[Start of Attachment]

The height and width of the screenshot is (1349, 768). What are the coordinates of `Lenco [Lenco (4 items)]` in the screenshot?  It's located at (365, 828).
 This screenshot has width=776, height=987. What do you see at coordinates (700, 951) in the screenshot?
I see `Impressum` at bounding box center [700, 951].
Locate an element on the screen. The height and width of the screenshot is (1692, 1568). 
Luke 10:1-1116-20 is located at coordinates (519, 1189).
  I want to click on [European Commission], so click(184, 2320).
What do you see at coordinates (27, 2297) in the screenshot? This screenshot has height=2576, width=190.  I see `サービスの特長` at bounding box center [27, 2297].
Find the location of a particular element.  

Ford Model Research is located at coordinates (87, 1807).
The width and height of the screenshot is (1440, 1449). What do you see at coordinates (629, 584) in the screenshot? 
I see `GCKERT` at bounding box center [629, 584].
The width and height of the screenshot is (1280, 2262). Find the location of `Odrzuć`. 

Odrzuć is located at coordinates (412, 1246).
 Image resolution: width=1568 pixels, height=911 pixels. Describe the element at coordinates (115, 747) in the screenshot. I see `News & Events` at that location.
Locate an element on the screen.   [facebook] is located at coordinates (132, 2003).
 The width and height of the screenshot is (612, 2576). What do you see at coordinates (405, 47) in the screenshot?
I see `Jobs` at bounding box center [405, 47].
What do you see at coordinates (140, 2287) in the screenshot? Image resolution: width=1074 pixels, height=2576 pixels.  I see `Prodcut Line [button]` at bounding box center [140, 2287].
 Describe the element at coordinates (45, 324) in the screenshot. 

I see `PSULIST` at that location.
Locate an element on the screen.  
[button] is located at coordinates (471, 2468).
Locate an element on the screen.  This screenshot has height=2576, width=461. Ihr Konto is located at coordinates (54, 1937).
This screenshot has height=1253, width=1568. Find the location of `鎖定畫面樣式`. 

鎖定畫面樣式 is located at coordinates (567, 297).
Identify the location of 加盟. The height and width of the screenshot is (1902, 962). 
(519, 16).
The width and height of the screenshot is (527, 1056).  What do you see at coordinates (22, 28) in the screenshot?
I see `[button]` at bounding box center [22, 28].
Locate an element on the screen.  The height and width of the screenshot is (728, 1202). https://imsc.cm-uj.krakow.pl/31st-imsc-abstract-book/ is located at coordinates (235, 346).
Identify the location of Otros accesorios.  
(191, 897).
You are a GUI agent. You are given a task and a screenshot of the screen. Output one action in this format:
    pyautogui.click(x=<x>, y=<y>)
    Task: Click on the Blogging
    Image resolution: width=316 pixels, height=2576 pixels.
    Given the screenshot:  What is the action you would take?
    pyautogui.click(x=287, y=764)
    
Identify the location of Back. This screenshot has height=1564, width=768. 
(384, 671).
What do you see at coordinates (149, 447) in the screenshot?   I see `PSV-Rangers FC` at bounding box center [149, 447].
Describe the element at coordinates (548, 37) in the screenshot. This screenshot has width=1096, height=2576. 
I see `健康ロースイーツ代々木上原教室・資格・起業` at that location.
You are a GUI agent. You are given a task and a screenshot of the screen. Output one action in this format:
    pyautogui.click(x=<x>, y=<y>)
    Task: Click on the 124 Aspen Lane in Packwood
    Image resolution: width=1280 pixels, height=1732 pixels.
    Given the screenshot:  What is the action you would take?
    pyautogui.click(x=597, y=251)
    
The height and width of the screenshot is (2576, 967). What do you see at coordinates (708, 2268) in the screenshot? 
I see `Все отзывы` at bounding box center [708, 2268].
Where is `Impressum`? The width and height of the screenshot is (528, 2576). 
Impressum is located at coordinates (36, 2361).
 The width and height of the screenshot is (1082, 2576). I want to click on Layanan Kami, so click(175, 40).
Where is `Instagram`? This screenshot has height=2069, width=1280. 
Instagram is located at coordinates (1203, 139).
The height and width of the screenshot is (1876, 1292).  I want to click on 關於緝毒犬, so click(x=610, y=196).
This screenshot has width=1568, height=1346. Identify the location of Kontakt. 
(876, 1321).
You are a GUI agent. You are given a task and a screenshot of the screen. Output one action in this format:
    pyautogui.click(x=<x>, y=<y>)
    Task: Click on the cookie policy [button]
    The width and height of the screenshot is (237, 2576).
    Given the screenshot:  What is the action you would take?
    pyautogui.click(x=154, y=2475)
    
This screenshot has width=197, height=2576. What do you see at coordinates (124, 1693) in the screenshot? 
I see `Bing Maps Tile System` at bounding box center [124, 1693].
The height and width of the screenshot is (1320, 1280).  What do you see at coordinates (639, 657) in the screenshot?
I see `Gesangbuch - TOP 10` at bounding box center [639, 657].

[End of Attachment]

**HOW TO COMPLETE THIS TASK**
Give back the complete material verbatim.

**RESPONSE AREA**
The height and width of the screenshot is (1349, 768). What are the coordinates of `Lenco [Lenco (4 items)]` in the screenshot?  It's located at (365, 828).
 This screenshot has width=776, height=987. What do you see at coordinates (700, 951) in the screenshot?
I see `Impressum` at bounding box center [700, 951].
Locate an element on the screen. The height and width of the screenshot is (1692, 1568). 
Luke 10:1-1116-20 is located at coordinates (519, 1189).
  I want to click on [European Commission], so click(184, 2320).
What do you see at coordinates (27, 2297) in the screenshot? This screenshot has height=2576, width=190.  I see `サービスの特長` at bounding box center [27, 2297].
Find the location of a particular element.  

Ford Model Research is located at coordinates (87, 1807).
The width and height of the screenshot is (1440, 1449). What do you see at coordinates (629, 584) in the screenshot? 
I see `GCKERT` at bounding box center [629, 584].
The width and height of the screenshot is (1280, 2262). Find the location of `Odrzuć`. 

Odrzuć is located at coordinates (412, 1246).
 Image resolution: width=1568 pixels, height=911 pixels. Describe the element at coordinates (115, 747) in the screenshot. I see `News & Events` at that location.
Locate an element on the screen.   [facebook] is located at coordinates (132, 2003).
 The width and height of the screenshot is (612, 2576). What do you see at coordinates (405, 47) in the screenshot?
I see `Jobs` at bounding box center [405, 47].
What do you see at coordinates (140, 2287) in the screenshot? Image resolution: width=1074 pixels, height=2576 pixels.  I see `Prodcut Line [button]` at bounding box center [140, 2287].
 Describe the element at coordinates (45, 324) in the screenshot. 

I see `PSULIST` at that location.
Locate an element on the screen.  
[button] is located at coordinates (471, 2468).
Locate an element on the screen.  This screenshot has height=2576, width=461. Ihr Konto is located at coordinates (54, 1937).
This screenshot has height=1253, width=1568. Find the location of `鎖定畫面樣式`. 

鎖定畫面樣式 is located at coordinates (567, 297).
Identify the location of 加盟. The height and width of the screenshot is (1902, 962). 
(519, 16).
The width and height of the screenshot is (527, 1056).  What do you see at coordinates (22, 28) in the screenshot?
I see `[button]` at bounding box center [22, 28].
Locate an element on the screen.  The height and width of the screenshot is (728, 1202). https://imsc.cm-uj.krakow.pl/31st-imsc-abstract-book/ is located at coordinates (235, 346).
Identify the location of Otros accesorios.  
(191, 897).
You are a GUI agent. You are given a task and a screenshot of the screen. Output one action in this format:
    pyautogui.click(x=<x>, y=<y>)
    Task: Click on the Blogging
    Image resolution: width=316 pixels, height=2576 pixels.
    Given the screenshot:  What is the action you would take?
    pyautogui.click(x=287, y=764)
    
Identify the location of Back. This screenshot has height=1564, width=768. 
(384, 671).
What do you see at coordinates (149, 447) in the screenshot?   I see `PSV-Rangers FC` at bounding box center [149, 447].
Describe the element at coordinates (548, 37) in the screenshot. This screenshot has width=1096, height=2576. 
I see `健康ロースイーツ代々木上原教室・資格・起業` at that location.
You are a GUI agent. You are given a task and a screenshot of the screen. Output one action in this format:
    pyautogui.click(x=<x>, y=<y>)
    Task: Click on the 124 Aspen Lane in Packwood
    Image resolution: width=1280 pixels, height=1732 pixels.
    Given the screenshot:  What is the action you would take?
    pyautogui.click(x=597, y=251)
    
The height and width of the screenshot is (2576, 967). What do you see at coordinates (708, 2268) in the screenshot? 
I see `Все отзывы` at bounding box center [708, 2268].
Where is `Impressum`? The width and height of the screenshot is (528, 2576). 
Impressum is located at coordinates (36, 2361).
 The width and height of the screenshot is (1082, 2576). I want to click on Layanan Kami, so click(175, 40).
Where is `Instagram`? This screenshot has height=2069, width=1280. 
Instagram is located at coordinates (1203, 139).
The height and width of the screenshot is (1876, 1292).  I want to click on 關於緝毒犬, so click(x=610, y=196).
This screenshot has width=1568, height=1346. Identify the location of Kontakt. 
(876, 1321).
You are a GUI agent. You are given a task and a screenshot of the screen. Output one action in this format:
    pyautogui.click(x=<x>, y=<y>)
    Task: Click on the cookie policy [button]
    The width and height of the screenshot is (237, 2576).
    Given the screenshot:  What is the action you would take?
    pyautogui.click(x=154, y=2475)
    
This screenshot has width=197, height=2576. What do you see at coordinates (124, 1693) in the screenshot? 
I see `Bing Maps Tile System` at bounding box center [124, 1693].
The height and width of the screenshot is (1320, 1280).  What do you see at coordinates (639, 657) in the screenshot?
I see `Gesangbuch - TOP 10` at bounding box center [639, 657].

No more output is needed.